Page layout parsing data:
..............................

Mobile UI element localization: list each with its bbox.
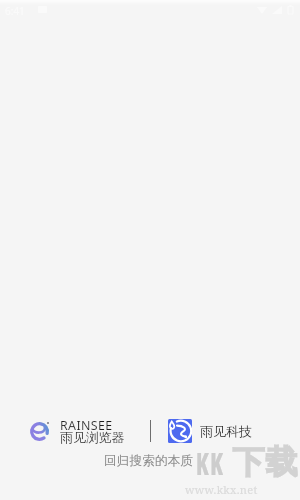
- staticText: KK: [196, 443, 225, 484]
- staticText: 雨见浏览器: [60, 430, 125, 446]
- staticText: 下载: [232, 442, 298, 482]
- button[interactable]: [30, 422, 49, 441]
- staticText: www.kkx.net: [185, 482, 258, 497]
- staticText: 雨见科技: [200, 423, 252, 439]
- staticText: RAINSEE: [60, 417, 113, 434]
- staticText: 回归搜索的本质: [104, 453, 193, 469]
- button[interactable]: [168, 419, 192, 443]
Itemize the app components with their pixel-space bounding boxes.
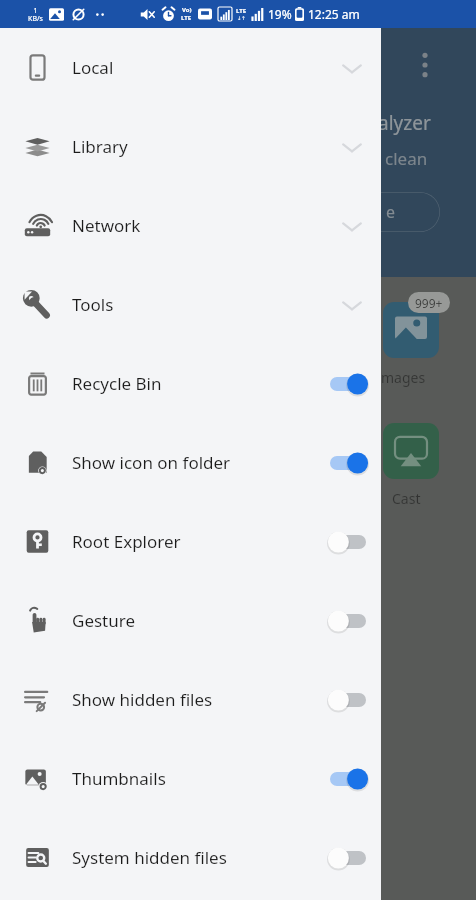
button[interactable]: Cast — [383, 423, 439, 479]
staticText: Show icon on folder — [72, 451, 322, 474]
button[interactable]: Local — [0, 28, 381, 107]
staticText: mages — [381, 368, 426, 387]
staticText: 12:25 am — [308, 6, 360, 22]
staticText: Vo) — [182, 6, 192, 14]
staticText: alyzer — [378, 110, 431, 136]
staticText: 999+ — [415, 295, 443, 311]
staticText: Network — [72, 214, 339, 237]
staticText: Local — [72, 56, 339, 79]
staticText: LTE — [181, 14, 192, 22]
staticText: Thumbnails — [72, 767, 322, 790]
button[interactable]: System hidden files — [0, 818, 381, 897]
staticText: Root Explorer — [72, 530, 322, 553]
staticText: ↓↑ — [237, 15, 246, 21]
button[interactable]: Library — [0, 107, 381, 186]
button[interactable]: Tools — [0, 265, 381, 344]
staticText: Show hidden files — [72, 688, 322, 711]
staticText: Gesture — [72, 609, 322, 632]
button[interactable]: Network — [0, 186, 381, 265]
staticText: clean — [385, 147, 428, 170]
staticText: Tools — [72, 293, 339, 316]
button[interactable]: More options — [411, 44, 439, 86]
staticText: Recycle Bin — [72, 372, 322, 395]
button[interactable]: Show icon on folder — [0, 423, 381, 502]
staticText: 19% — [268, 6, 292, 22]
staticText: 1 KB/s — [28, 6, 43, 23]
staticText: e — [386, 201, 396, 223]
button[interactable]: Gesture — [0, 581, 381, 660]
button[interactable]: Show hidden files — [0, 660, 381, 739]
button[interactable]: Images — [383, 302, 439, 358]
staticText: Cast — [392, 489, 421, 508]
staticText: System hidden files — [72, 846, 322, 869]
button[interactable]: Thumbnails — [0, 739, 381, 818]
button[interactable]: Recycle Bin — [0, 344, 381, 423]
button[interactable]: Root Explorer — [0, 502, 381, 581]
staticText: LTE — [236, 7, 247, 15]
button[interactable]: e — [330, 192, 440, 232]
staticText: Library — [72, 135, 339, 158]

..............................

Output the records above exactly, leaving out pictures.

Mobile UI element localization: list each with its bbox.
- staticText: KK: [196, 443, 225, 484]
- staticText: 雨见浏览器: [60, 430, 125, 446]
- staticText: 下载: [232, 442, 298, 482]
- button[interactable]: [30, 422, 49, 441]
- staticText: www.kkx.net: [185, 482, 258, 497]
- staticText: 雨见科技: [200, 423, 252, 439]
- staticText: RAINSEE: [60, 417, 113, 434]
- staticText: 回归搜索的本质: [104, 453, 193, 469]
- button[interactable]: [168, 419, 192, 443]
Itemize the app components with their pixel-space bounding boxes.
button[interactable]: Cast — [383, 423, 439, 479]
staticText: Show icon on folder — [72, 451, 322, 474]
button[interactable]: Local — [0, 28, 381, 107]
staticText: mages — [381, 368, 426, 387]
staticText: 12:25 am — [308, 6, 360, 22]
staticText: Vo) — [182, 6, 192, 14]
staticText: alyzer — [378, 110, 431, 136]
staticText: 999+ — [415, 295, 443, 311]
staticText: Network — [72, 214, 339, 237]
staticText: Local — [72, 56, 339, 79]
staticText: LTE — [181, 14, 192, 22]
staticText: Thumbnails — [72, 767, 322, 790]
button[interactable]: System hidden files — [0, 818, 381, 897]
staticText: Root Explorer — [72, 530, 322, 553]
staticText: ↓↑ — [237, 15, 246, 21]
button[interactable]: Library — [0, 107, 381, 186]
button[interactable]: Tools — [0, 265, 381, 344]
staticText: Show hidden files — [72, 688, 322, 711]
staticText: Gesture — [72, 609, 322, 632]
button[interactable]: Network — [0, 186, 381, 265]
staticText: clean — [385, 147, 428, 170]
staticText: Tools — [72, 293, 339, 316]
button[interactable]: More options — [411, 44, 439, 86]
staticText: Recycle Bin — [72, 372, 322, 395]
button[interactable]: Show icon on folder — [0, 423, 381, 502]
staticText: 19% — [268, 6, 292, 22]
staticText: 1 KB/s — [28, 6, 43, 23]
staticText: e — [386, 201, 396, 223]
button[interactable]: Gesture — [0, 581, 381, 660]
button[interactable]: Show hidden files — [0, 660, 381, 739]
button[interactable]: Images — [383, 302, 439, 358]
staticText: Cast — [392, 489, 421, 508]
staticText: System hidden files — [72, 846, 322, 869]
button[interactable]: Thumbnails — [0, 739, 381, 818]
button[interactable]: Recycle Bin — [0, 344, 381, 423]
button[interactable]: Root Explorer — [0, 502, 381, 581]
staticText: LTE — [236, 7, 247, 15]
button[interactable]: e — [330, 192, 440, 232]
staticText: Library — [72, 135, 339, 158]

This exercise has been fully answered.